What Makes a High-Quality Row?

Sam described it as multi-dimensional thinking: "If you think about one row in a reference dataset, human labeled expected reference output, it's not just a simple input-output completion type interaction. It's other dimensions of annotation like toxicity if you care for that, or humor if you care for that, boolean categorizations of like did the model answer a person's question."

Multiple dimensions per example, that's what creates a robust eval that captures the full picture of model behavior..

SYNTHETIC DATA: WHEN YOU CAN'T ACCESS PRODUCTION

Niko outlined Harvey's three-tier approach:

Public Data: Case law, public filings. Take a reference NDA and create synthetic variations between different parties, tweaking terms to trigger various aspects of their workflows.

Private Data: Highly constrained due to sensitivity.

Human Process Data: The most interesting category. "In many ways, it's data that doesn't yet exist or is in the process of existing," Niko explained. Best practices for work aren't in a CSV, they're conversations in hallways. "You actually need the product interface to facilitate workflows to start to extract that data."

This ends up looking like process traces, capturing the actual flow of work, not just outputs.

THE HUMAN VS. LLM-AS-JUDGE DEBATE

The reality is more nuanced than "humans good, LLMs bad." The panelists described a funnel approach:

Niko's Three-Tier System:

Tier 1 - LLM as Judge: Directional signal when testing model swaps. A smoke screen to see if changes are better.

Tier 2 - Human Side-by-Side: Large-scale comparisons with in-house or external domain experts.

Tier 3 - Traditional A/B Test: Usage metrics and engagement in the product. Run a three-week experiment before full rollout.

Iz's Approach at Cartesia:

Synthetic evals during training, manual transcript review for release candidates, then multi-turn evaluation where they pit agent versions against each other. "That is very high touch, high cost, but very effective in measuring what customers truly feel."

Sam's Three Tiers of Involvement:

Low: Out-of-the-box LLM-as-judge prompts that auto-evaluate traces.

Medium: Custom LLM-as-judge evaluators tuned to align with human preferences.

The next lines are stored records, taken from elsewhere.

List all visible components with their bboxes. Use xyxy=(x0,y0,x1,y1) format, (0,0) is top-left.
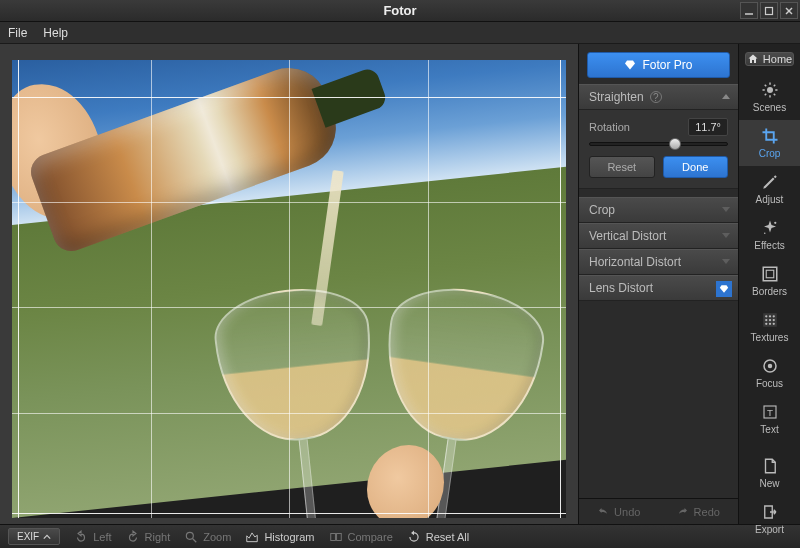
menu-bar: File Help xyxy=(0,22,800,44)
svg-point-28 xyxy=(767,364,772,369)
diamond-icon xyxy=(624,59,636,71)
reset-button[interactable]: Reset xyxy=(589,156,655,178)
svg-point-19 xyxy=(768,315,770,317)
svg-point-24 xyxy=(765,323,767,325)
home-button[interactable]: Home xyxy=(745,52,794,66)
help-icon[interactable]: ? xyxy=(650,91,662,103)
panel-lens-distort-header[interactable]: Lens Distort xyxy=(579,275,738,301)
svg-point-14 xyxy=(764,233,766,235)
svg-rect-15 xyxy=(763,267,777,281)
svg-line-10 xyxy=(773,94,775,96)
svg-point-13 xyxy=(774,222,776,224)
app-title: Fotor xyxy=(383,3,416,18)
svg-text:T: T xyxy=(767,407,773,418)
export-icon xyxy=(761,503,779,521)
panel-vertical-distort-header[interactable]: Vertical Distort xyxy=(579,223,738,249)
svg-point-4 xyxy=(767,87,773,93)
rotation-value[interactable]: 11.7° xyxy=(688,118,728,136)
exif-button[interactable]: EXIF xyxy=(8,528,60,545)
texture-icon xyxy=(761,311,779,329)
panel-crop-header[interactable]: Crop xyxy=(579,197,738,223)
svg-point-23 xyxy=(772,319,774,321)
redo-button[interactable]: Redo xyxy=(659,499,739,524)
right-toolbar: Home Scenes Crop Adjust Effects Borders … xyxy=(738,44,800,524)
svg-rect-16 xyxy=(766,270,774,278)
redo-icon xyxy=(677,506,689,518)
tool-text[interactable]: T Text xyxy=(739,396,800,442)
tool-adjust[interactable]: Adjust xyxy=(739,166,800,212)
chevron-left-icon xyxy=(722,233,730,238)
panel-straighten-body: Rotation 11.7° Reset Done xyxy=(579,110,738,189)
fotor-pro-button[interactable]: Fotor Pro xyxy=(587,52,730,78)
reset-icon xyxy=(407,530,421,544)
tool-textures[interactable]: Textures xyxy=(739,304,800,350)
svg-point-31 xyxy=(187,532,194,539)
menu-file[interactable]: File xyxy=(8,26,27,40)
canvas-area xyxy=(0,44,578,524)
title-bar: Fotor xyxy=(0,0,800,22)
sun-icon xyxy=(761,81,779,99)
photo-preview xyxy=(12,60,566,518)
text-icon: T xyxy=(761,403,779,421)
sparkle-icon xyxy=(761,219,779,237)
maximize-button[interactable] xyxy=(760,2,778,19)
pencil-icon xyxy=(761,173,779,191)
focus-icon xyxy=(761,357,779,375)
rotate-left-icon xyxy=(74,530,88,544)
tool-focus[interactable]: Focus xyxy=(739,350,800,396)
border-icon xyxy=(761,265,779,283)
svg-line-11 xyxy=(773,85,775,87)
compare-icon xyxy=(329,530,343,544)
svg-point-18 xyxy=(765,315,767,317)
svg-point-20 xyxy=(772,315,774,317)
rotate-right-button[interactable]: Right xyxy=(126,530,171,544)
tool-export[interactable]: Export xyxy=(739,496,800,542)
rotate-right-icon xyxy=(126,530,140,544)
undo-icon xyxy=(597,506,609,518)
file-icon xyxy=(761,457,779,475)
svg-point-22 xyxy=(768,319,770,321)
zoom-button[interactable]: Zoom xyxy=(184,530,231,544)
properties-panel: Fotor Pro Straighten ? Rotation 11.7° Re… xyxy=(578,44,738,524)
svg-line-12 xyxy=(764,94,766,96)
svg-point-21 xyxy=(765,319,767,321)
compare-button[interactable]: Compare xyxy=(329,530,393,544)
svg-rect-33 xyxy=(330,533,335,540)
home-icon xyxy=(747,53,759,65)
rotate-left-button[interactable]: Left xyxy=(74,530,111,544)
svg-line-9 xyxy=(764,85,766,87)
svg-point-26 xyxy=(772,323,774,325)
chevron-down-icon xyxy=(722,94,730,99)
rotation-label: Rotation xyxy=(589,121,630,133)
zoom-icon xyxy=(184,530,198,544)
svg-line-32 xyxy=(193,538,197,542)
crop-icon xyxy=(761,127,779,145)
tool-effects[interactable]: Effects xyxy=(739,212,800,258)
tool-borders[interactable]: Borders xyxy=(739,258,800,304)
svg-point-25 xyxy=(768,323,770,325)
reset-all-button[interactable]: Reset All xyxy=(407,530,469,544)
chevron-up-icon xyxy=(43,533,51,541)
menu-help[interactable]: Help xyxy=(43,26,68,40)
histogram-icon xyxy=(245,530,259,544)
image-canvas[interactable] xyxy=(12,60,566,518)
svg-rect-1 xyxy=(766,7,773,14)
rotation-slider-thumb[interactable] xyxy=(669,138,681,150)
tool-new[interactable]: New xyxy=(739,450,800,496)
undo-button[interactable]: Undo xyxy=(579,499,659,524)
bottom-bar: EXIF Left Right Zoom Histogram Compare R… xyxy=(0,524,800,548)
tool-crop[interactable]: Crop xyxy=(739,120,800,166)
pro-badge xyxy=(716,281,732,297)
panel-straighten-header[interactable]: Straighten ? xyxy=(579,84,738,110)
done-button[interactable]: Done xyxy=(663,156,729,178)
chevron-left-icon xyxy=(722,259,730,264)
histogram-button[interactable]: Histogram xyxy=(245,530,314,544)
panel-horizontal-distort-header[interactable]: Horizontal Distort xyxy=(579,249,738,275)
svg-rect-34 xyxy=(336,533,341,540)
close-button[interactable] xyxy=(780,2,798,19)
chevron-left-icon xyxy=(722,207,730,212)
tool-scenes[interactable]: Scenes xyxy=(739,74,800,120)
minimize-button[interactable] xyxy=(740,2,758,19)
rotation-slider[interactable] xyxy=(589,142,728,146)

High: Annotation queues where humans review production traces.

Sam's honest take? "I'd love to say all customers do the highest tier. That's where you get the best results, but given time and resource constraints, that's still a minority.".

MAKING LLM-AS-JUDGE WORK

Neel offered two critical insights:

First, LLM-as-judge is under explored. "If you're willing to commit to figuring out how to use LLM-as-judge, there's probably a lot of stuff that can be done that none of us know about yet." (A business idea, maybe?? 🤔 )

He shared a fascinating example: a consulting firm building an investment recommendation agent. Instead of grading outputs as "good" or "accurate," they had another agent debate the first agent. The grader acted as a moderator determining who won the debate. Costly, but potentially breakthrough results.

Second, this is non-negotiable: "The best LLM-as-judge graders we built were calibrated against human data." Humans create rubrics and baselines, then models are measured against those.

Niko emphasized mixing objective and subjective criteria. For a legal brief: objective checks (Did you cite this case? Does this overrule another case?) combined with subjective ones (Is this compelling? Would this be persuasive?). "At least that gives you part of the rubric yourself, and for directional signal, models can do a reasonable job on subjective data too."

THE RUBRIC DILEMMA

Iz captured the core tension: "For us, the tension is always being too granular or not granular enough. You can create tens of different metrics for every question, but then some are better and some are worse. It's like finding that Goldilocks zone of the right amount of rubrics that truly drive decision making."

It's like having too many dashboards, if you have too many, it's as if you have none.

Niko's framework: High-fidelity rubrics (detailed, point-by-point) give verifiable outcomes. But they impose constraints. "Rubrics can become so rigid that they're actually robust to model improvements. You miss the model's innate ability to do subjective aspects better."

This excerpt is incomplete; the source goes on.